Ai milioni che lo adorano non importa. Ma l’altra critica è molto diversa: Sinner appunto non sarebbe abbastanza etnicamente “italiano”. In visita a Papa Leone con la famiglia, a domanda ha risposto “sì, a casa parliamo tedesco”. Ma proprio questo è il punto: che vuol dire essere italiano? L’Italia è un paese, per fortuna, ormai fortemente multietnico. Gli sportivi italiani sono variegati di tutti i colori. Non dovrebbe essere una novità:dai fenici ai greci ai cartaginesi (anche l’esercito di Annibale qualche figlio lo avrà seminato nella discesa dalle Alpi) ai saraceni ai normanni ai francesi angioini agli spagnoli agli austriaci, nella storia ne son passati tanti di conquistatori nello Stivale: siamo da sempre un melting pot esemplare, altro che ‘italica razza’.

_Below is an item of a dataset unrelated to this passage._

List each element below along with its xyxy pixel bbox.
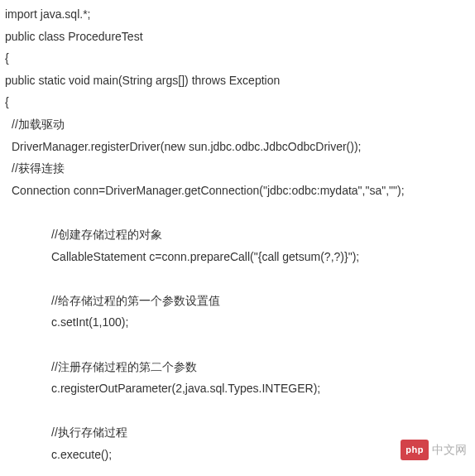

L’Alto Adige, quella fetta di Tirolo a sud delle splendide Dolomiti, fortunosamente conquistato ormai oltre un secolo fa dai Savoia al tavolo della pace della prima guerra mondiale, è Italia quanto Napoli e Milano, per il semplice motivo (l’unico importante) che sono ormai gli abitanti a voler restare in Italia, per amore o per convenienza. Se c’è posto (e c’è posto, c’è posto) per gli italiani che arrivano dall’Africa e dall’Asia, con buona pace di chi vorrebbe respingerli, c’è posto anche per quelli con i capelli rossi nati fra i balconi coi gerani che a casa parlano tedesco.
Però l’Italia, quella istituzionale, ha perso un treno. Nella tribuna d’onore a Wimbledon non c’era nessuno (mentre era arrivato anche il re di Spagna Felipe a tifare Alcaraz alla caccia del suo terzo titolo). Non c’era il ministro dello Sport, Andrea Abodi, che ha cercato di rimediare con un post emotivo su X: il sogno dei sogni, “questo meraviglioso trofeo che sa di Tradizione, Valore e Onore. Con te non solo nella vittoria, nel giorno del trionfo, con te sempre” (ma a distanza, gli hanno fatto notare decine di italiani nei commenti).
Giorgia Meloni, anche lei abbondando con le maiuscole patriottiche, ha scritto “Un’altra pagina di storia per lo sport italiano: Jannik Sinner trionfa a Wimbledon e fa sognare un’intera Nazione. Orgogliosi di te, campione!”
“Ho intorno a me delle persone che mi vogliono tanto bene ed è la cosa più importante, oggi c’era la mia famiglia ed è la cosa più emozionante, grazie mille a tutti e ci vediamo in Italia” ha chiosato Jannik. L’ultima volta che è stato invitato al Quirinale, lo scorso gennaio, non c’è andato: era una cerimonia in cui Sergio Mattarella voleva celebrare i successi del tennis nazionale nel 2024, e va bene che c’erano Errani, Paolini, Berrettini, ma certo l’assenza di quella testa rossa pesava come un buco nero. Motivo, il consiglio medico di “riposo assoluto” dopo la vittoria agli Australian Open pochi giorni prima. Il capo dello Stato potrebbe essersi risentito. Se lo inviterà di nuovo, questa volta Sinner l’italiano prevedibilmente ci andrà.